Succession planning for small business
Preamble
It is not unusual for a family business to have grown through the considerable efforts of a husband and wife and, later, to introduce one or more of their children into the business.
Once children join a family business, the dynamics change dramatically but often this is not recognised and steps are not taken to organise the business to cater for the different needs.
The parents who established the business probably need either the capital from the sale of the business or continuing income to support them during retirement. The incoming child or children are looking at 30 – 40 years of income to maintain a desired lifestyle and then retirement. What are the roles of the family members? Are they written down in job descriptions like they might be in other non-family run businesses? Is the company structure appropriate? Is there an up to date shareholders agreement in place? How and when should the child or children become shareholders?
What are the fundamental aims of the participants in the conduct of the business? Is the business there to provide income with the families interests being paramount or is the family focused on ensuring the success of the business above everything else with the view that this will pass on the benefits and provide a balanced life.
Family Council
Once a child or children is introduced into a business it is probably not a bad idea to consider setting up an informal Family Council to meet regularly and talk about issues that impact the family. Clearly a Directors meeting is designed to deal with the day to day operational issues and strategic planning for the business but a Family Council can concern itself more with the family's needs and in so doing can create a family plan or a series of family plans and a mission statement separate from the business plan and mission statement.
The Family Council should also look at primary objectives such as the need to grow the business, increase profits or maintain healthy family relationships.
In relation to the day to day running of the business and with an eye to perhaps selling the business in the future it is wise to introduce appropriate infrastructure, such as business plans, job descriptions, employee handbooks, manager handbooks, operational manuals and the documentation of computer systems.
You should also consider organising an annual meeting between accountants, lawyers, bankers and any other business advisers to ensure that all professional advisers know what the business is up to and, as a result can provide better advice.

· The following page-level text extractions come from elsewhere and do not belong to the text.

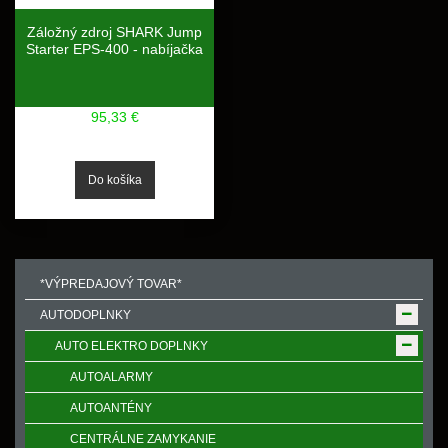
Záložný zdroj SHARK Jump
Starter EPS-400 - nabíjačka
95,33 €
*VÝPREDAJOVÝ TOVAR*
AUTODOPLNKY
AUTO ELEKTRO DOPLNKY
AUTOALARMY
AUTOANTÉNY
CENTRÁLNE ZAMYKANIE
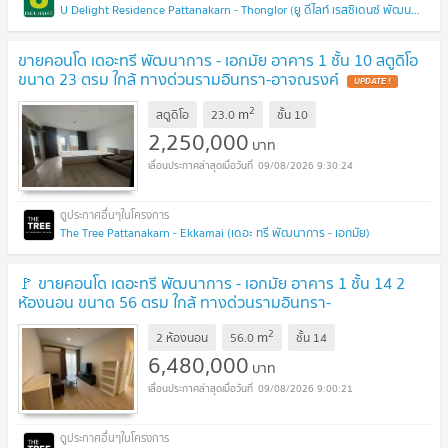
U Delight Residence Pattanakarn - Thonglor (ยู ดีไลท์ เรสซิเดนซ์ พัฒนาการ - ทองหล่อ)
ขายคอนโด เดอะทรี พัฒนาการ - เอกมัย อาคาร 1 ชั้น 10 สตูดิโอ
ขนาด 23 ตรม ใกล้ ทางด่วนรามอินทรา-อาจณรงค์
UPDATE !
2
m
สตูดิโอ
23.0
ชั้น
10
2,250,000
บาท
09/08/2026 9:30:24
The Tree Pattanakarn - Ekkamai (เดอะ ทรี พัฒนาการ - เอกมัย)
🚩 ขายคอนโด เดอะทรี พัฒนาการ - เอกมัย อาคาร 1 ชั้น 14 2
ห้องนอน ขนาด 56 ตรม ใกล้ ทางด่วนรามอินทรา-
อาจณรงค์
UPDATE !
2
m
2 ห้องนอน
56.0
ชั้น
14
6,480,000
บาท
09/08/2026 9:00:21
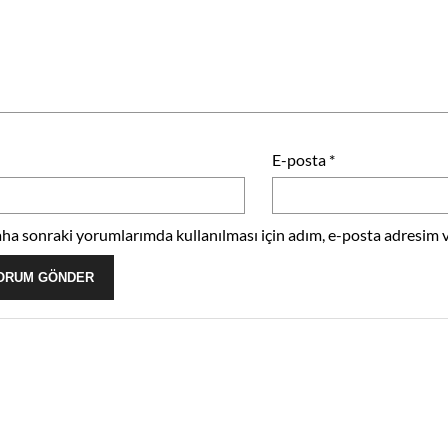
E-posta
*
ha sonraki yorumlarımda kullanılması için adım, e-posta adresim ve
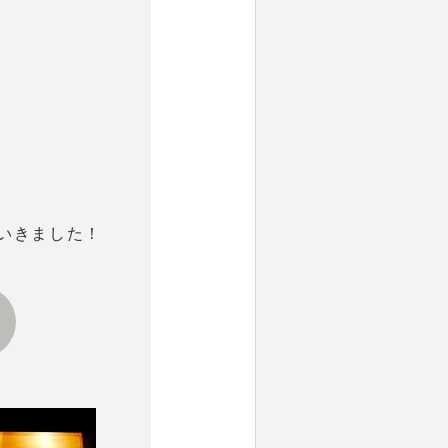
いきました！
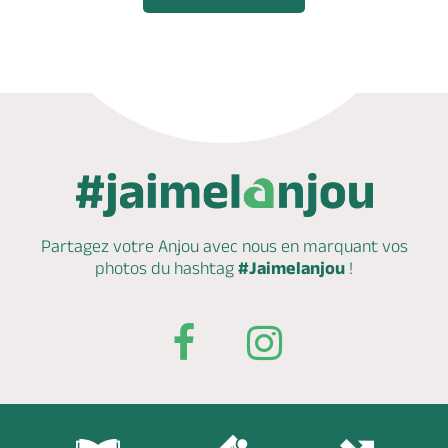
Partagez votre Anjou avec nous en marquant
vos
photos du hashtag
#Jaimelanjou
!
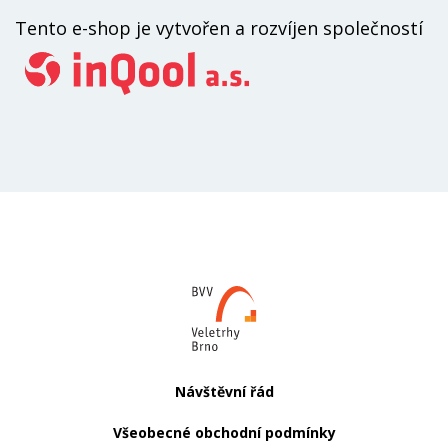
in
Tento e-shop je vytvořen a rozvíjen společností
a.s
Web
BVV.cz
Návštěvní řád
Všeobecné obchodní podmínky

Even if you do not plan to sell the business in the immediate future it is wise to run the business on the basis that it is sale ready. This is where professional structures like job descriptions and KPI's make the valuation process easier and increase the likelihood of realising full value. It is important that family members involved in the business undergo the same process as non-family employees. They may not feel the need for job descriptions and performance reviews but it is actually beneficial for the business in the long run.